The package, announced in mid‑June and endorsed by the Communist Party leadership, is described by officials as the biggest shift in Cuba’s economic model since the 1959 revolution. The measures remove the state’s monopoly on foreign trade, allow companies to hire staff without state approval, and open a new legal framework for diaspora investment. According to the government, the changes are intended to mobilise capital that has been locked away for decades and to stimulate private‑sector activity.

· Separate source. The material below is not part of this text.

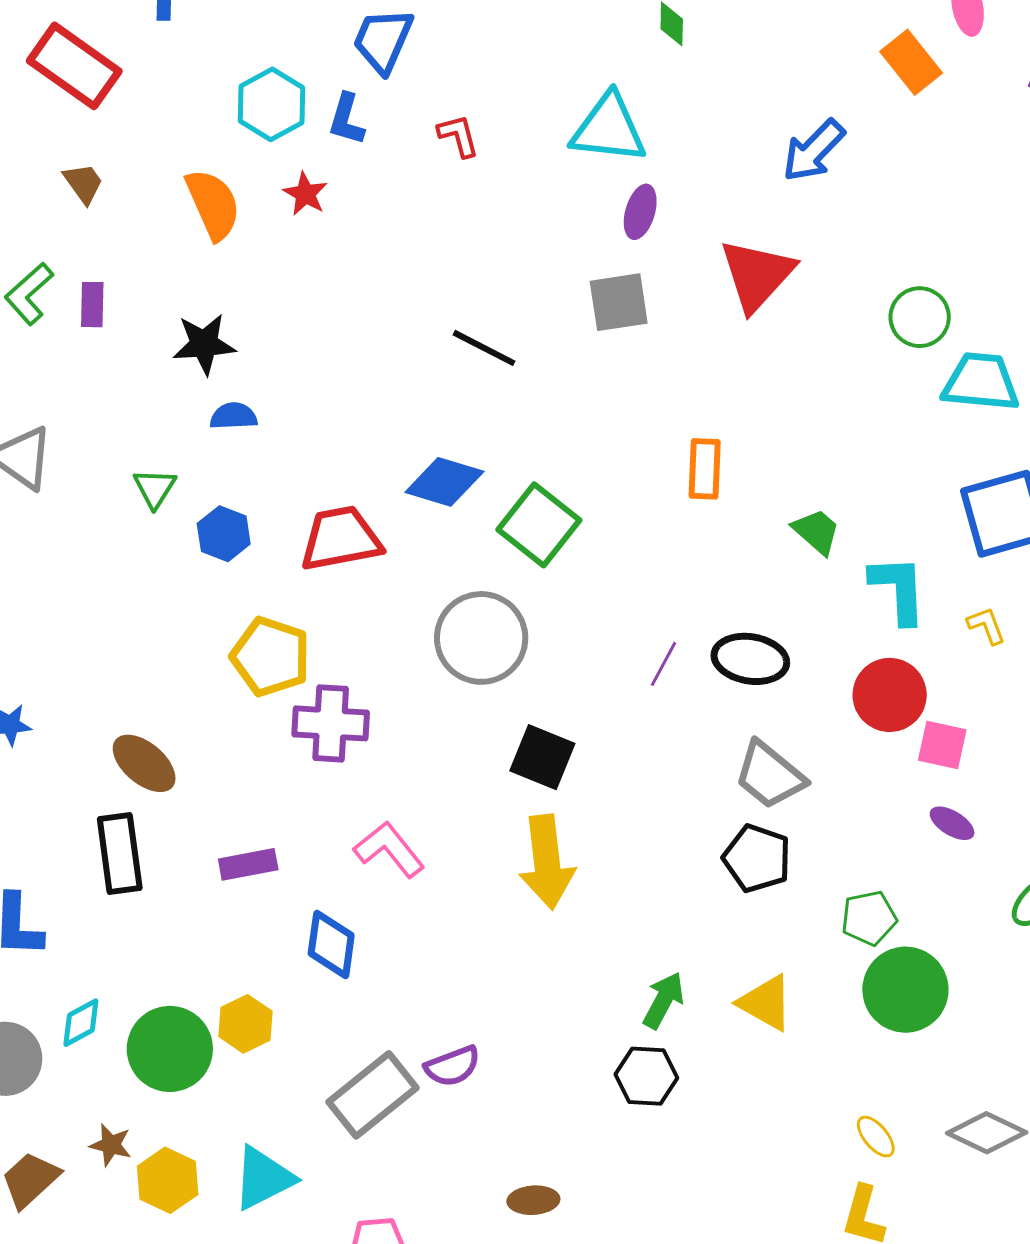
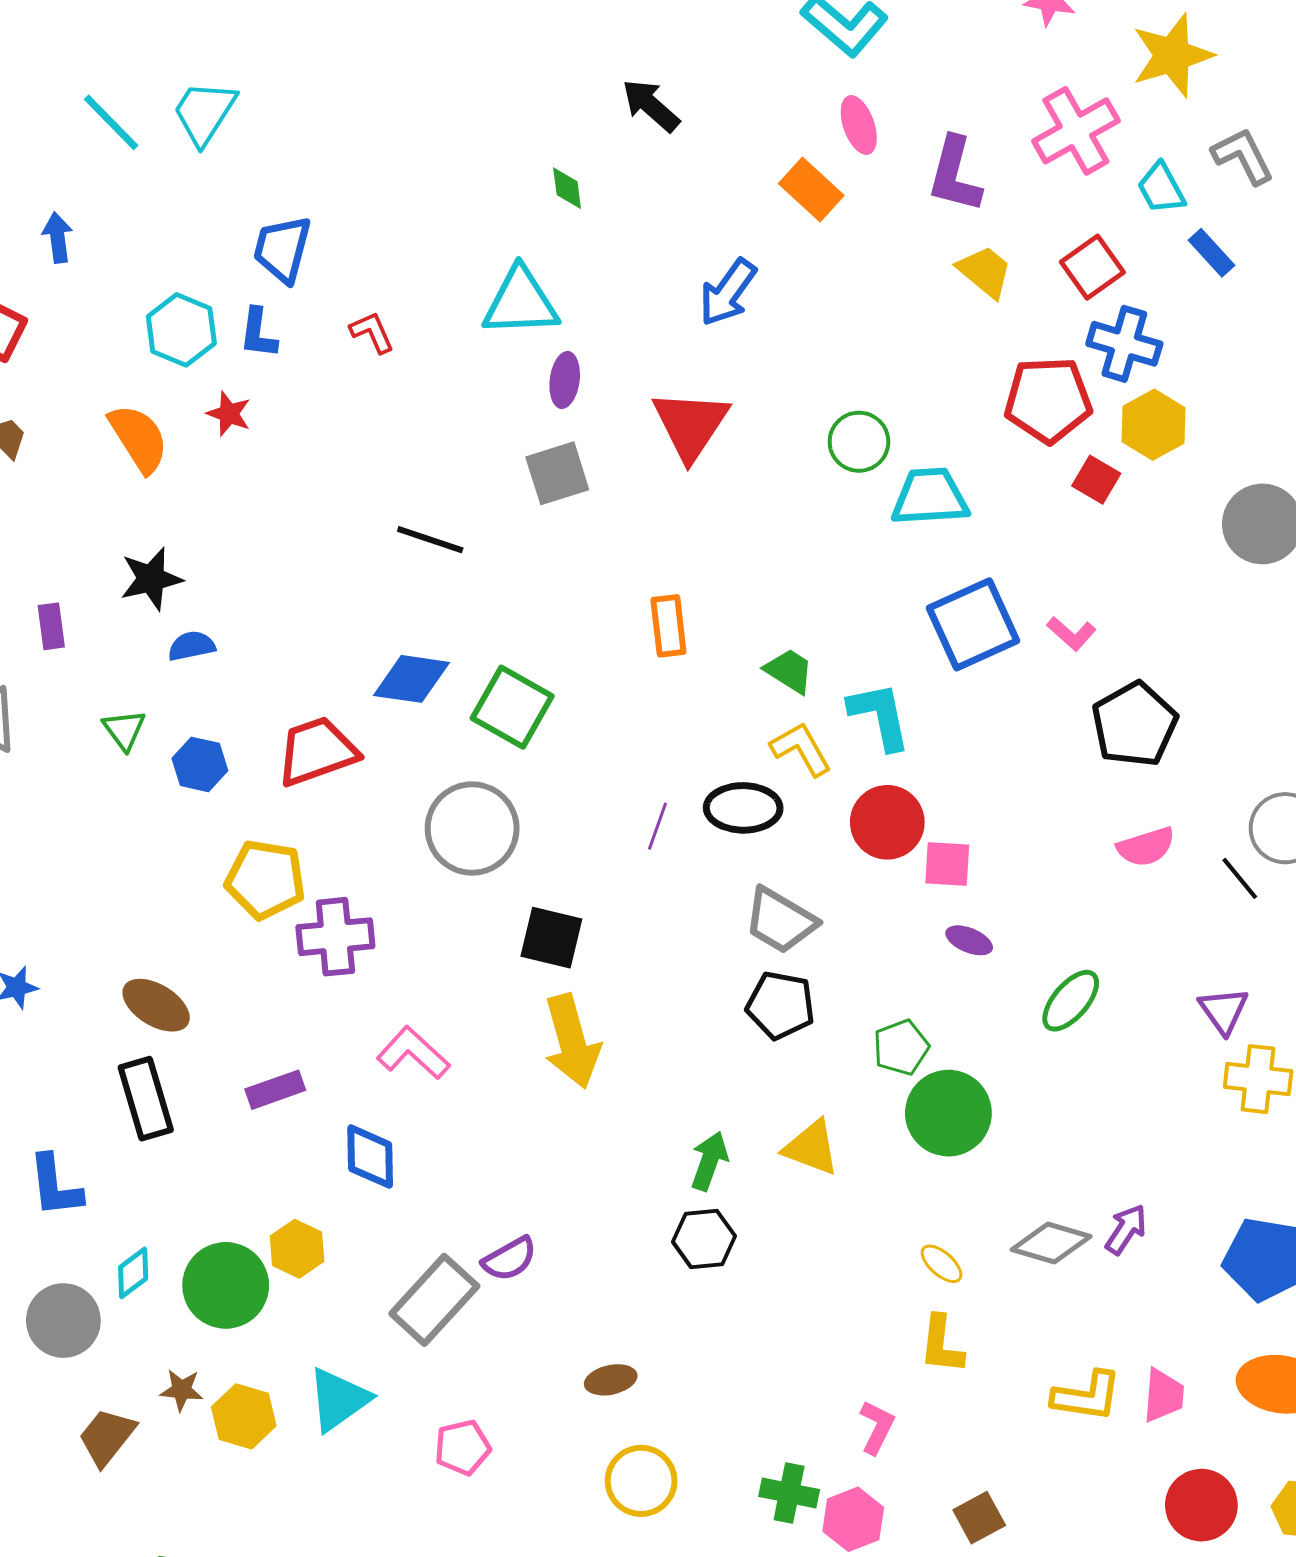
purple rectangle: (92, 305) -> (51, 626), moved
yellow L-shape: (986, 626) -> (801, 749), moved, size x1.5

Cuba’s decision comes against the backdrop of a severe economic crisis. The island’s output is projected to contract between 6 % and 15 % in 2026, a decline that follows years of falling production and a sharp drop in tourism. Daily life is affected by frequent blackouts, fuel shortages and shortages of basic goods. The loss of cheap Venezuelan oil after the 2023 collapse of the Venezuelan government has left Cuba without a reliable source of petroleum, and a U.S. fuel blockade that began in February 2026 has further tightened the supply.

President Miguel Díaz‑Canel and other officials have said the reforms are an economic, not political, move. In a televised address to the National Assembly, Díaz‑Canel cited China and Vietnam as models that combine a single‑party state with market mechanisms. He stressed that the changes are a sovereign choice and not a response to external pressure.

Despite the scale of the package, independent economists and analysts have expressed caution. The U.S. embargo remains in force, and foreign investors who do business with Cuba risk penalties in the American financial system. Analysts note that many of the new rules will still need to be detailed in subsequent legislation, and that the practical impact of the reforms may be limited until the sanctions regime is eased.

The reforms also face a credibility hurdle. Past attempts at liberalisation, such as the 2015 currency overhaul, have led to inflation and have not resolved the underlying structural problems. As a result, some Cuban entrepreneurs and diaspora investors remain wary of committing capital.

For now, the 176‑measure package signals the Cuban leadership’s willingness to experiment with market tools in an attempt to stem the economic decline. The next steps will involve drafting detailed regulations, monitoring the response of domestic businesses, and negotiating with international partners. The outcome will depend on whether the U.S. embargo is relaxed and whether the reforms can be implemented effectively within Cuba’s existing political framework.

The reforms are expected to be reviewed in the next National Assembly session, and the Cuban government has indicated that it will seek to clarify the rules for private banking and foreign investment in the coming weeks. The international community will watch closely to see whether the changes translate into measurable economic improvement or remain largely symbolic.